### EXTRACTED RECORDS

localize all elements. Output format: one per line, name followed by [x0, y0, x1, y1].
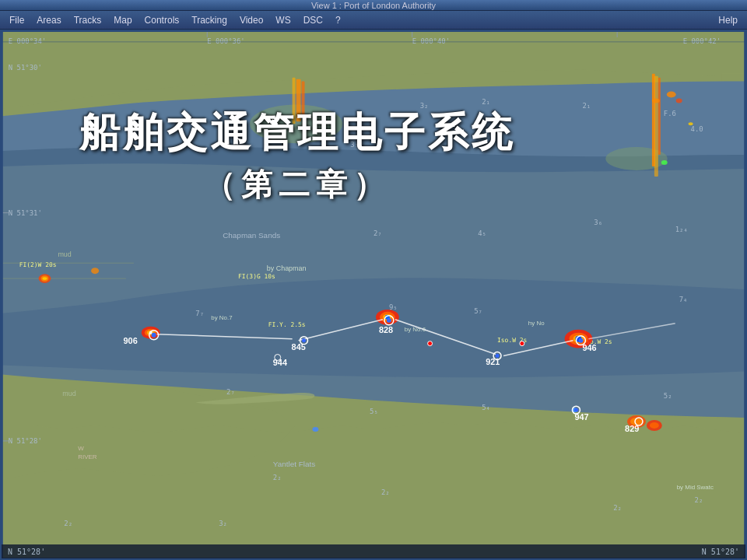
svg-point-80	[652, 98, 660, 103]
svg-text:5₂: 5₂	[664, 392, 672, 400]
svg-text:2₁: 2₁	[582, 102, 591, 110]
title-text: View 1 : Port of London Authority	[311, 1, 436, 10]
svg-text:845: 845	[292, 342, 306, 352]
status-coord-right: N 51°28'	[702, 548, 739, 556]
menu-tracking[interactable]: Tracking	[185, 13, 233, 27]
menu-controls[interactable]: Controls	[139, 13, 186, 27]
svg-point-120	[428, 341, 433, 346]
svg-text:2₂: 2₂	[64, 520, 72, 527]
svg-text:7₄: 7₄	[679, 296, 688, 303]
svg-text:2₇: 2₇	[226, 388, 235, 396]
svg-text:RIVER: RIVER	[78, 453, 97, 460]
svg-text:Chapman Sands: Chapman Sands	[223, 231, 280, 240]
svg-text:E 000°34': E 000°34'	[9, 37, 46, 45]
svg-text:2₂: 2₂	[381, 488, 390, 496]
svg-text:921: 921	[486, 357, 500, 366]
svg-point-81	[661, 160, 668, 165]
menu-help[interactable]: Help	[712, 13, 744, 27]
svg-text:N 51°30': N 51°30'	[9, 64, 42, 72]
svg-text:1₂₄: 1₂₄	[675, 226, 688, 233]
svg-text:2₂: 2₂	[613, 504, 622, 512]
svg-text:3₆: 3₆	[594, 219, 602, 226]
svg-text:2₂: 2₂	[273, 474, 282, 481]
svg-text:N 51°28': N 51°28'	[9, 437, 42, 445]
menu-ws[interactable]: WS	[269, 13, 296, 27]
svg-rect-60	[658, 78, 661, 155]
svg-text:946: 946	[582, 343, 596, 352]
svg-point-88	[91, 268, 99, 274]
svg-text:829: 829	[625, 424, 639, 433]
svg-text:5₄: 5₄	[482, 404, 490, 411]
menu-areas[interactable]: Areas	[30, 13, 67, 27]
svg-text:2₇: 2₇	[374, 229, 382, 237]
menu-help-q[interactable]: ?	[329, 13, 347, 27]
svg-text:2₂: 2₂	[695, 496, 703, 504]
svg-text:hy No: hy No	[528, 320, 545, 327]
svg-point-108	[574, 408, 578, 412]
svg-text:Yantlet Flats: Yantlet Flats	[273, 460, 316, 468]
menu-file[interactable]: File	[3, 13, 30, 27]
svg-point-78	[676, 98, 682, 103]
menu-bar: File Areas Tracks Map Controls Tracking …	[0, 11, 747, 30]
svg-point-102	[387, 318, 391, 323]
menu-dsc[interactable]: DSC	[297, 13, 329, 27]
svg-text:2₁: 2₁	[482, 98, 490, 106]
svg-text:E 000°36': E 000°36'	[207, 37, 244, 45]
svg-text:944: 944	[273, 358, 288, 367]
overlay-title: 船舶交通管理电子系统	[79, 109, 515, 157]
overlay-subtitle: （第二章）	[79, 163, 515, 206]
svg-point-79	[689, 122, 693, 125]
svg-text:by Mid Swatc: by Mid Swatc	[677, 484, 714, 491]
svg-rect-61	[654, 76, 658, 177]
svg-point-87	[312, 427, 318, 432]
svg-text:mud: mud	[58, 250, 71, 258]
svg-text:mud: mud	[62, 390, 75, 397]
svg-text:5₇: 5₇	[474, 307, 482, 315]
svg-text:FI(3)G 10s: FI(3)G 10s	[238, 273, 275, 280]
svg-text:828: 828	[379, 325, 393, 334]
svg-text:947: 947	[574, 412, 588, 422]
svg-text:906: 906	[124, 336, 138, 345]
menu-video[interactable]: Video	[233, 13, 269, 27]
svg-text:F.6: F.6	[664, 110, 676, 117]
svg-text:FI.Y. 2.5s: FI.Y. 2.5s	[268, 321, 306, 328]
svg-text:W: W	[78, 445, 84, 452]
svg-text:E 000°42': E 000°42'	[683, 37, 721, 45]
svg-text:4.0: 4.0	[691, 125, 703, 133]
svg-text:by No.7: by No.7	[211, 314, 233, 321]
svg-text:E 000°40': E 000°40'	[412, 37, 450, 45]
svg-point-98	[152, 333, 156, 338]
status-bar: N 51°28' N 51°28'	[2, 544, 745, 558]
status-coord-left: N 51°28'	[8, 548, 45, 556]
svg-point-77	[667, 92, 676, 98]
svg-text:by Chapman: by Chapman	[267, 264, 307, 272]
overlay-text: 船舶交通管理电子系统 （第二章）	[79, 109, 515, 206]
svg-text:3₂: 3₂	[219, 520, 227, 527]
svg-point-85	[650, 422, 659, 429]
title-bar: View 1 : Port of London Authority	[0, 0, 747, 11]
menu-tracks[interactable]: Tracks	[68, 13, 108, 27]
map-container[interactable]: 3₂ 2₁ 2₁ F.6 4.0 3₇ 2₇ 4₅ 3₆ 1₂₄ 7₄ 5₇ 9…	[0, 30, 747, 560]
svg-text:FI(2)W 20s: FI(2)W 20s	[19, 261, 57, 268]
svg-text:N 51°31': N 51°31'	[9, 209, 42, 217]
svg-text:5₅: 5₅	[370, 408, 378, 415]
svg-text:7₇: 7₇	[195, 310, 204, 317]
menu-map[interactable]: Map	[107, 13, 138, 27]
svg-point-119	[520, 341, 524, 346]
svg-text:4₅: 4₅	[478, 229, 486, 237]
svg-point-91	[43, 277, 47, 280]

######
### EXTRACTED RECORDS

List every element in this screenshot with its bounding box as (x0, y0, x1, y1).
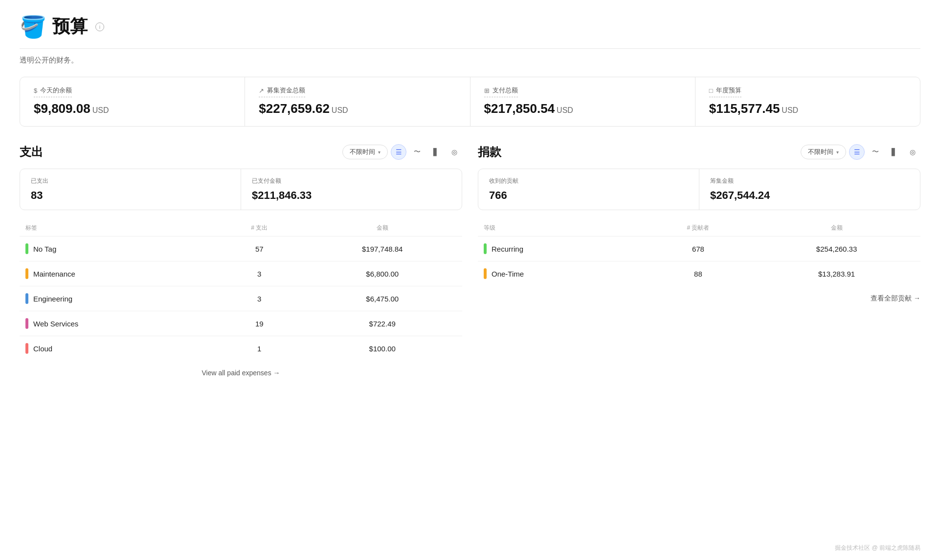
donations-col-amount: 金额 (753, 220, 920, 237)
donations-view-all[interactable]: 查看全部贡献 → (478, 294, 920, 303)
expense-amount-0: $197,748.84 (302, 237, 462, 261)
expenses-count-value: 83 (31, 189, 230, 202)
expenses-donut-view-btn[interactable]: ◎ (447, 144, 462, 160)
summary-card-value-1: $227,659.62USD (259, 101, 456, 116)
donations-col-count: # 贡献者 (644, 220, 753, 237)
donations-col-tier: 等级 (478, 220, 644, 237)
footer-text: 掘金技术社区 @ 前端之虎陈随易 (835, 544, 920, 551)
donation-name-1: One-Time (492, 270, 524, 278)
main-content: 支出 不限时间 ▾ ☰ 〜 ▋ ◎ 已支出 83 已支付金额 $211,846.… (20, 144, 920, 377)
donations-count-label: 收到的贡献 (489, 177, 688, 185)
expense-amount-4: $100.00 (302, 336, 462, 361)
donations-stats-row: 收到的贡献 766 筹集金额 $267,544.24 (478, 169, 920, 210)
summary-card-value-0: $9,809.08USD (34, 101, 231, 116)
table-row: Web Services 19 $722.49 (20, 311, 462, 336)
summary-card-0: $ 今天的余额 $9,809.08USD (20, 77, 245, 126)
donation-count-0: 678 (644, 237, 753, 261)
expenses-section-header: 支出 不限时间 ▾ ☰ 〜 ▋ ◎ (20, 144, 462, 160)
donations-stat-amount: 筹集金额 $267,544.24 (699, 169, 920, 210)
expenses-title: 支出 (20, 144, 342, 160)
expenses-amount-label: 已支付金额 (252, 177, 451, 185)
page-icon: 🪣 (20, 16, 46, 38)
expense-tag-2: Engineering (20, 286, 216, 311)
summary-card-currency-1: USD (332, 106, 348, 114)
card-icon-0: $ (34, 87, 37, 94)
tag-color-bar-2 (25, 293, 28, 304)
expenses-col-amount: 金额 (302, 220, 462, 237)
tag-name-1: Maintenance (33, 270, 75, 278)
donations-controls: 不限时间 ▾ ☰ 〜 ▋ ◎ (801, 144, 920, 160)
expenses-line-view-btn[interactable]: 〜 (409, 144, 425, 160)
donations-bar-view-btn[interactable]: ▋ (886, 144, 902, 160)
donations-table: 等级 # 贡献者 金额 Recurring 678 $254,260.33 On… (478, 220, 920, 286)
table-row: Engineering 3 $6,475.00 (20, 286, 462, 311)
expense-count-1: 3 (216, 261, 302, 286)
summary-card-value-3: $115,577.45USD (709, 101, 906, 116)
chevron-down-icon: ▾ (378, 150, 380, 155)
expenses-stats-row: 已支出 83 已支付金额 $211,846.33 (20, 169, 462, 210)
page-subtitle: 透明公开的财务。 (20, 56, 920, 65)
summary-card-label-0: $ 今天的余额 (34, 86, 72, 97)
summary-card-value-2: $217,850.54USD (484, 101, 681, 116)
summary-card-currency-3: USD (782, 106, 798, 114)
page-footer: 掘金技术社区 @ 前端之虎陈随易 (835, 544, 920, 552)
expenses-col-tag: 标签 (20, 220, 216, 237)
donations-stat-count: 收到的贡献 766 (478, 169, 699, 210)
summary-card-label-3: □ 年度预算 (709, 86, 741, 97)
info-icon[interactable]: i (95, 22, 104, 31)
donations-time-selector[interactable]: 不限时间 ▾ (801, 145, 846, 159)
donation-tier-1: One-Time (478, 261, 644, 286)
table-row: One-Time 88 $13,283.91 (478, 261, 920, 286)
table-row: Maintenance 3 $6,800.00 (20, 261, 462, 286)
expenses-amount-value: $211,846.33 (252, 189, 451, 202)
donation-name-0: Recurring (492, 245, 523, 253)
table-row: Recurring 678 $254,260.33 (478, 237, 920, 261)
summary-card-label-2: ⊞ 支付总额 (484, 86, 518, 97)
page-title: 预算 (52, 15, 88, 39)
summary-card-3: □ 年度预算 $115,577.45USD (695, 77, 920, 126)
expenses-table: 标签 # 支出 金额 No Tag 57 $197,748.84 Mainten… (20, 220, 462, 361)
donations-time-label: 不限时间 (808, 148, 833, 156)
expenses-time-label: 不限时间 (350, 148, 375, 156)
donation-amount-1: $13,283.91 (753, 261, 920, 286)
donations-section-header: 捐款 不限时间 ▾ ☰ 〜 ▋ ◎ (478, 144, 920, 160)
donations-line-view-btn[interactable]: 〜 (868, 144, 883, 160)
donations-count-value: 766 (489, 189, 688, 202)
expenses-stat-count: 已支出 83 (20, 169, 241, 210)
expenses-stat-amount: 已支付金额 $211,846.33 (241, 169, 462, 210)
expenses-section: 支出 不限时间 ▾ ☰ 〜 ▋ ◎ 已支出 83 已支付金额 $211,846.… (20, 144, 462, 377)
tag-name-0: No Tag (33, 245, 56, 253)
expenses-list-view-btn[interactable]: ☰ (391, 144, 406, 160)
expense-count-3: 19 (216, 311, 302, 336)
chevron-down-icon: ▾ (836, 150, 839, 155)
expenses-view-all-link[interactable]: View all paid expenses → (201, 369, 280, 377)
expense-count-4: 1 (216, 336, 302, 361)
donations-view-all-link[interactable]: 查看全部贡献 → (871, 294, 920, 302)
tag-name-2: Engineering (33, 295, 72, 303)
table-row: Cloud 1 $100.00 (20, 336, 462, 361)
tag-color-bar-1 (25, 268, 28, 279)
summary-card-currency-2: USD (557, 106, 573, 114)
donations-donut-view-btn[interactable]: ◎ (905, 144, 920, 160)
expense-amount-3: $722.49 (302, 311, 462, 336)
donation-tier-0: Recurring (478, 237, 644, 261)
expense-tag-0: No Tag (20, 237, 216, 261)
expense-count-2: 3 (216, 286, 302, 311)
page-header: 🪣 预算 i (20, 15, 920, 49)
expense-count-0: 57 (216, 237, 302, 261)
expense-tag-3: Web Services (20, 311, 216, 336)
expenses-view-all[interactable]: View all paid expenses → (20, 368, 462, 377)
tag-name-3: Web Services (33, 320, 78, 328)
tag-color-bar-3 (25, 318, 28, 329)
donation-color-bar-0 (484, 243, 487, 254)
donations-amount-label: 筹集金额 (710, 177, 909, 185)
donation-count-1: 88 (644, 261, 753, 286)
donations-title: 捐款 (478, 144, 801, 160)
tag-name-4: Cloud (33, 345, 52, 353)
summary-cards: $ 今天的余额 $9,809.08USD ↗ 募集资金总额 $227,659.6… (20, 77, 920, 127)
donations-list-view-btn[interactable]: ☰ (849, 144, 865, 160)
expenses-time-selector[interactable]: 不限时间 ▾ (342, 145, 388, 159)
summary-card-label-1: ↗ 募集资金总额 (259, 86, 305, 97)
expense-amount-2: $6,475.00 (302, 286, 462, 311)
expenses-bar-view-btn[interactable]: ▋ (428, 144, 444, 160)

######
### EXTRACTED RECORDS

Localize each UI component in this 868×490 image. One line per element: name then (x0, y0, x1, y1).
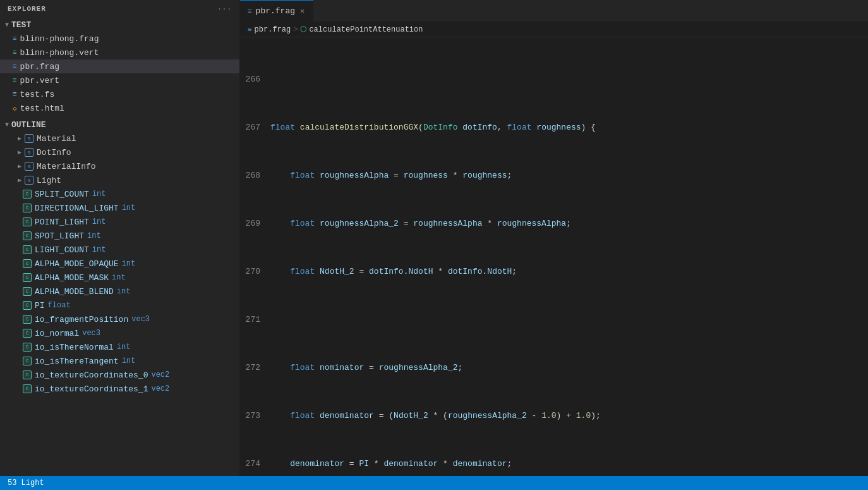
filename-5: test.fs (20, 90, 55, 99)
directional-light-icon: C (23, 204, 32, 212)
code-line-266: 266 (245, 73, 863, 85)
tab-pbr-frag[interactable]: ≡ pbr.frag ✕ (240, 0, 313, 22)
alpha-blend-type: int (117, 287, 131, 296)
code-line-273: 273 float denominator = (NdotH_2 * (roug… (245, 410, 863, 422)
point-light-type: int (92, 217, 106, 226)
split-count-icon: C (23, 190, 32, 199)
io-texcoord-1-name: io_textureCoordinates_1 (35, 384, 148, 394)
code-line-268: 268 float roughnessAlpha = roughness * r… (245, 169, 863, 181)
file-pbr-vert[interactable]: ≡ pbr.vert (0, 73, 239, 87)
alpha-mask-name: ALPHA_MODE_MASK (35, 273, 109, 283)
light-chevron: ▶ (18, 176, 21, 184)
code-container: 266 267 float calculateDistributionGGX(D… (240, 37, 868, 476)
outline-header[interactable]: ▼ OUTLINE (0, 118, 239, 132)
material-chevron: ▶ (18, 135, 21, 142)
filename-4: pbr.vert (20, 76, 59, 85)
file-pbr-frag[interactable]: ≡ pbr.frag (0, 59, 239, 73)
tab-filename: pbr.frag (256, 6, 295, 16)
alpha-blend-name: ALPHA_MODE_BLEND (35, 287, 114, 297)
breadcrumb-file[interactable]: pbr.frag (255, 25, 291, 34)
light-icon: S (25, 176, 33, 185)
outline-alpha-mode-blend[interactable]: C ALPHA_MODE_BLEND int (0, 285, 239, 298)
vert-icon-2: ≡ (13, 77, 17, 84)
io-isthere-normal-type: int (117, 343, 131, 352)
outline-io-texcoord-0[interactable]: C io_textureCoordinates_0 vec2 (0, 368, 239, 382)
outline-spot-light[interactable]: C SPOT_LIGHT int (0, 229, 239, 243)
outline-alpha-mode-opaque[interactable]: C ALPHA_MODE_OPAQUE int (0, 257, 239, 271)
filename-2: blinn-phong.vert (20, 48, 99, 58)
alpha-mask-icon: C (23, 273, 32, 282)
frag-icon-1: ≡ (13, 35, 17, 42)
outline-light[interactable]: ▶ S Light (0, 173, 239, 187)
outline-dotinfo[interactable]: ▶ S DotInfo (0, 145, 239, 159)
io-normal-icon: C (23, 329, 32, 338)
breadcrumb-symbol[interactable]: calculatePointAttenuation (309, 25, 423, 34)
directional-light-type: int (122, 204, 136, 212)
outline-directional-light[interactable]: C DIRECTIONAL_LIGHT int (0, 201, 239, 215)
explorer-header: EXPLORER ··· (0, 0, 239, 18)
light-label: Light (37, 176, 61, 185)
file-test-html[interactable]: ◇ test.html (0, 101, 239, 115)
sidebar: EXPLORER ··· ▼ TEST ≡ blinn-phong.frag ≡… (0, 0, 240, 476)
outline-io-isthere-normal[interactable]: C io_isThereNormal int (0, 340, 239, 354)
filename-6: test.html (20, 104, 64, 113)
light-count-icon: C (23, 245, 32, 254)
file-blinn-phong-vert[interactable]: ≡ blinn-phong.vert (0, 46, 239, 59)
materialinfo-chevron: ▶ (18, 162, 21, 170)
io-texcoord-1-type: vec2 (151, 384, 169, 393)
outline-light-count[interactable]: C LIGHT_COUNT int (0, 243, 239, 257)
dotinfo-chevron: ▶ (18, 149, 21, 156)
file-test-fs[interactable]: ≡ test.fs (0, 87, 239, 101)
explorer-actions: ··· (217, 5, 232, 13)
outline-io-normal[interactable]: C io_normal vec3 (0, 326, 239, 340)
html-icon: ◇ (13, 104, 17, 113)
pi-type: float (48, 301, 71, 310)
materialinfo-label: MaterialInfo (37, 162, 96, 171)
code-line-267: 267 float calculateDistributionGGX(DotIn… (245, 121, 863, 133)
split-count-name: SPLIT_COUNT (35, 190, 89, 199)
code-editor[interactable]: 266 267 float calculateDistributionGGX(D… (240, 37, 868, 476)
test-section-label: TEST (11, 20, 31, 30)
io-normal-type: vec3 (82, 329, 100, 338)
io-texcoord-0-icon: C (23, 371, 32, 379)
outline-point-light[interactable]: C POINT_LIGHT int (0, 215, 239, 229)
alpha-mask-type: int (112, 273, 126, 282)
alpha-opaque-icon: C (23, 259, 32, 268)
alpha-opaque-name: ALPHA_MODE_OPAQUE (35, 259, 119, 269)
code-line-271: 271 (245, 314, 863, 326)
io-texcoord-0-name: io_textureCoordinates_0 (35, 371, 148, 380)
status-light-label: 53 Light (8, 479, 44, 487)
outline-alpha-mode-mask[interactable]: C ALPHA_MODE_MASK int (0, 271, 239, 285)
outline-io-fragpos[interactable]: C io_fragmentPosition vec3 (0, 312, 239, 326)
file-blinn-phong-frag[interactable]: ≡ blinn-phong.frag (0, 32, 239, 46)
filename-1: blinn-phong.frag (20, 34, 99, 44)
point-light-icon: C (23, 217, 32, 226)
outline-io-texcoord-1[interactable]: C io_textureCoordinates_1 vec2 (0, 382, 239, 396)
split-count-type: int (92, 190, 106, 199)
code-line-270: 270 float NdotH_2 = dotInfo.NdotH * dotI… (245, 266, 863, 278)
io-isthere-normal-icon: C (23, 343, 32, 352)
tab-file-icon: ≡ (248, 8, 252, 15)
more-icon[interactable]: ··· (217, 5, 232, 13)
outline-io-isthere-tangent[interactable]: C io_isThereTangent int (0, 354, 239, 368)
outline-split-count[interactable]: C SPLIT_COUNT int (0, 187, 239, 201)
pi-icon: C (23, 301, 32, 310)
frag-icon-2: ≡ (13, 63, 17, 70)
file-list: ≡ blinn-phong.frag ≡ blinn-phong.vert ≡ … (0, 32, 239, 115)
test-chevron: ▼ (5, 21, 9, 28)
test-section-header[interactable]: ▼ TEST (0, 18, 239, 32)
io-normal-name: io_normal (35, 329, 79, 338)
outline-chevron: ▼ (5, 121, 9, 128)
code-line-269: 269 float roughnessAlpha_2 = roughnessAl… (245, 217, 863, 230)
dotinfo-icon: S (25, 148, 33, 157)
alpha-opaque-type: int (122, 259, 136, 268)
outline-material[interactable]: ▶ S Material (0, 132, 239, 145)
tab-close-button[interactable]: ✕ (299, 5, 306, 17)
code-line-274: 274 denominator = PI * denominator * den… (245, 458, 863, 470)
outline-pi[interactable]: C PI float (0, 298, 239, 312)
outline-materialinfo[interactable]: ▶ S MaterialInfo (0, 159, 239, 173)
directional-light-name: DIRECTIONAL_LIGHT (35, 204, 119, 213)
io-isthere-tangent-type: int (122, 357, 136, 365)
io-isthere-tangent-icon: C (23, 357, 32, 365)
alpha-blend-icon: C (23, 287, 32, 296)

######

Select all lines with the word "Engineering" from the entries above.

expense-tag-2: Engineering (20, 286, 216, 311)
table-row: Engineering 3 $6,475.00 (20, 286, 462, 311)
tag-name-2: Engineering (33, 295, 72, 303)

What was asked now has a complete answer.